The vehicle was discovered during a routine survey operation as part of the annual integrity assessment of the Nord Stream pipeline. Since it was within the Swedish Exclusive Economic Zone (EEZ) approximately 120 km away from the island of Gotland, the Swedes called on their armed forces to remove and ultimately disarm the object.
...
The national identity of the drone has not been verified so far, as many countries use Unmanned Underwater Vehicles (UUVs) of a similar construction, [Jesper Stolpe, Swedish Armed Forces spokesman,] said.
To destroy a sub sea pipeline requires more than a ROV/drone delivered shaped charge.
Javier Blas @JavierBlas - 15:18 UTC · Sep 27, 2022
How strong is a Nord Stream pipe? Quite!
The steel pipe itself has a wall of 4.1 centimeters (1.6 inches), and it's coated with another 6-11 cm of steel-reinforced concrete. Each section of the pipe weighs 11 tonnes, which goes to 24-25 tonnes after the concrete is applied.
It wasn't earthquakes that destroyed the pipelines.
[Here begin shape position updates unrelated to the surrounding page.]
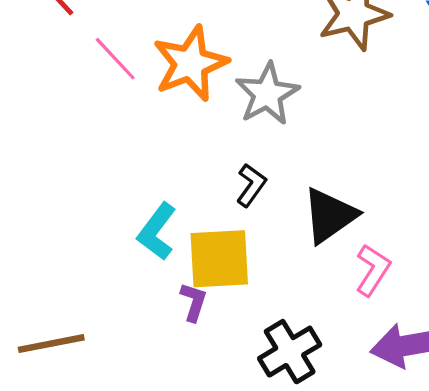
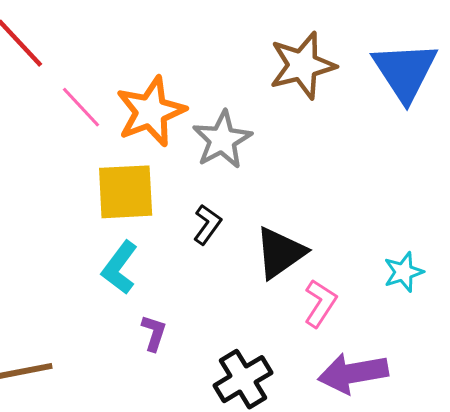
yellow square: (219, 259) -> (126, 192), moved

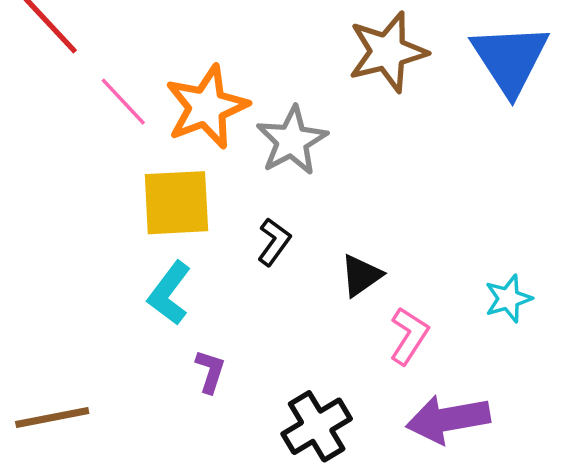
black triangle: (280, 253) -> (361, 275), size x0.7

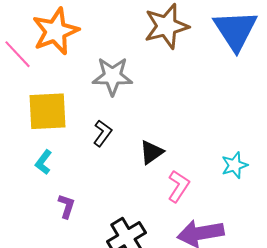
orange star: (207, 107) -> (55, 31), moved
gray star: (292, 141) -> (112, 76), turned 30
cyan L-shape: (169, 293) -> (43, 162), size x0.7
These were several well targeted and massive explosions:
A Swedish seismologist said on Tuesday he was certain the seismic activity detected at the site of the Nord Stream pipeline gas leaks in the Baltic Sea was caused by explosions and not earthquakes nor landslides.
Bjorn Lund, seismologist at the Swedish National Seismic Network at Uppsala University, said seismic data gathered by him and Nordic colleagues showed that the explosions took place in the water and not in the rock under the seabed.
The targeted explosions were not small:
Dagny Taggart @DagnyTaggart963 - 15:56 UTC · Sep 27, 2022
Swedish seismologists from Lund University noted that "at least 100 kg of TNT (perhaps more) were used to destroy the pipelines."